**TASK TO COMPLETE:** In the listing below, locate the lines that hold "Default" and copy them.

**GIVEN RECORDS:**
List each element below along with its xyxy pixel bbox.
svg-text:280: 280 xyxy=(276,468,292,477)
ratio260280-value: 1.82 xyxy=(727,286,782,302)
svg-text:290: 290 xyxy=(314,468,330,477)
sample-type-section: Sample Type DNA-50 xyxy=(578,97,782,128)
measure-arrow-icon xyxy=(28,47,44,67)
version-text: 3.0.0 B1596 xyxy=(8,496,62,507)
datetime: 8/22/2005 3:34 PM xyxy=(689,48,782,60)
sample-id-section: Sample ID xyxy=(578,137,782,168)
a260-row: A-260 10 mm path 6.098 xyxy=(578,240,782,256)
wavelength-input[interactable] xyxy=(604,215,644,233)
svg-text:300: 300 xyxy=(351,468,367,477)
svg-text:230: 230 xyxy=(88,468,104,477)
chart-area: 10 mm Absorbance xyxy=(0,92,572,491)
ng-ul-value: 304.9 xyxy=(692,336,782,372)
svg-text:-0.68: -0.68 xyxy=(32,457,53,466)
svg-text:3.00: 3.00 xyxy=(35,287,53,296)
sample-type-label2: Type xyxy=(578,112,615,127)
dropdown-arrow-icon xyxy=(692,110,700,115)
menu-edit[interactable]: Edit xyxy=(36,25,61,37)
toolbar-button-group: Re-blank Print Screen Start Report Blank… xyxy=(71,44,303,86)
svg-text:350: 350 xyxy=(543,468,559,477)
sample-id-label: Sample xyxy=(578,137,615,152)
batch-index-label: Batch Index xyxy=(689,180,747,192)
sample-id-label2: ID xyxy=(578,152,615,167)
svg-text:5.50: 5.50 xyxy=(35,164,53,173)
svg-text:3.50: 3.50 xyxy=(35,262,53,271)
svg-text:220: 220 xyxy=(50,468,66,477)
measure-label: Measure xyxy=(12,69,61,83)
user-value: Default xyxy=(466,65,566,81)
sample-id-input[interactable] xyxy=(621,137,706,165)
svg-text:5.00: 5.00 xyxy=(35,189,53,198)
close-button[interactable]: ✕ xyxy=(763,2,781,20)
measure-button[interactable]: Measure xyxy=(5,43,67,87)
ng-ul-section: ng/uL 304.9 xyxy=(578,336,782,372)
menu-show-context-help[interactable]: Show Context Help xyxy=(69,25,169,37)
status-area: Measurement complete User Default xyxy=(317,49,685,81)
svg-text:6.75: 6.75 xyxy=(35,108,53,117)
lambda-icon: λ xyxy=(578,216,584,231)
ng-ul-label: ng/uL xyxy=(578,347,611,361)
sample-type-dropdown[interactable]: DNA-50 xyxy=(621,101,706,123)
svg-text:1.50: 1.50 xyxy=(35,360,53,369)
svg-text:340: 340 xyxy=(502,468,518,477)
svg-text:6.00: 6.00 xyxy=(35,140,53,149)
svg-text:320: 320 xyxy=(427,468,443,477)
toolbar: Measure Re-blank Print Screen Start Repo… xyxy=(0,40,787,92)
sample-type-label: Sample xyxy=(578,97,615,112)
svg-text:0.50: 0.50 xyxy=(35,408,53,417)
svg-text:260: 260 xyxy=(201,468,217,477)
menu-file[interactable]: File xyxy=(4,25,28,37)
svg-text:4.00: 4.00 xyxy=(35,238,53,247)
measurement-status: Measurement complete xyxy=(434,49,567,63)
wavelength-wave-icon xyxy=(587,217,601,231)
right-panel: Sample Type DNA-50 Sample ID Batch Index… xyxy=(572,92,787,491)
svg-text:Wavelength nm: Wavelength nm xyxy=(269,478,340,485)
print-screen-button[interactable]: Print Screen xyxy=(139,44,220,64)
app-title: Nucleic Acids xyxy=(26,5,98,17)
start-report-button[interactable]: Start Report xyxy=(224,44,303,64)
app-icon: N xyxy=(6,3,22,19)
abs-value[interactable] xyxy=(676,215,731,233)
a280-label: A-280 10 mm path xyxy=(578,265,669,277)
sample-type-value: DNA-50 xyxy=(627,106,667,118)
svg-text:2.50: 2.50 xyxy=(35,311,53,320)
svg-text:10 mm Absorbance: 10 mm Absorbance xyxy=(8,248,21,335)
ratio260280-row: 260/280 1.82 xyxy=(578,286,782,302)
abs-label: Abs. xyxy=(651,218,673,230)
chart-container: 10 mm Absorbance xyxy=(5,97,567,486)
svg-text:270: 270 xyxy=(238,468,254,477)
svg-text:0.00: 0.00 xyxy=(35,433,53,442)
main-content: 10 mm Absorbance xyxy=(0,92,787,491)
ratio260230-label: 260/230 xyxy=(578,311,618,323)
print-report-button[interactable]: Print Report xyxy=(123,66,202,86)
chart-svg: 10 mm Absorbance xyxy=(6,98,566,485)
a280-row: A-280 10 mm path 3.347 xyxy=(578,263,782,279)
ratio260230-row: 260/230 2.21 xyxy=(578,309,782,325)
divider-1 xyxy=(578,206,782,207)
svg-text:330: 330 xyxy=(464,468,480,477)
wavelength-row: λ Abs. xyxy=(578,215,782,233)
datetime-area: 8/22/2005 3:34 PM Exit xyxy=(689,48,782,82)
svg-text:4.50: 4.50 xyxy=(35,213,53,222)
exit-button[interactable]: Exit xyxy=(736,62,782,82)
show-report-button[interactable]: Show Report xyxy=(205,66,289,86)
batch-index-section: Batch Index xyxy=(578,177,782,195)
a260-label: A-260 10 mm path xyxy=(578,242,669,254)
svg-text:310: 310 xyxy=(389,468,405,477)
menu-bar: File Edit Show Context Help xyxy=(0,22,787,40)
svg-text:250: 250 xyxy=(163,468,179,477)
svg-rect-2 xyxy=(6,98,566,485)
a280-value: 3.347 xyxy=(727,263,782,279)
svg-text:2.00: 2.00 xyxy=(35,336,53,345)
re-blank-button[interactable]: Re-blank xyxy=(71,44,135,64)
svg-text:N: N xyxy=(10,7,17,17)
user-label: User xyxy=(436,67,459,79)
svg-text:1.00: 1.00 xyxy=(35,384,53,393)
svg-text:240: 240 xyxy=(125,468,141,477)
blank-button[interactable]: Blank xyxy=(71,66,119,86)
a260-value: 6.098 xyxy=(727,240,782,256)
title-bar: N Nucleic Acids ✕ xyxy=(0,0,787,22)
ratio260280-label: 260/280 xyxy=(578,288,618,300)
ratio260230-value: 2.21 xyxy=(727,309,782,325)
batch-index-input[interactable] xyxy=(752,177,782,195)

**ANSWER AREA:**
user-value: Default xyxy=(466,65,566,81)
status-area: Measurement complete User Default xyxy=(317,49,685,81)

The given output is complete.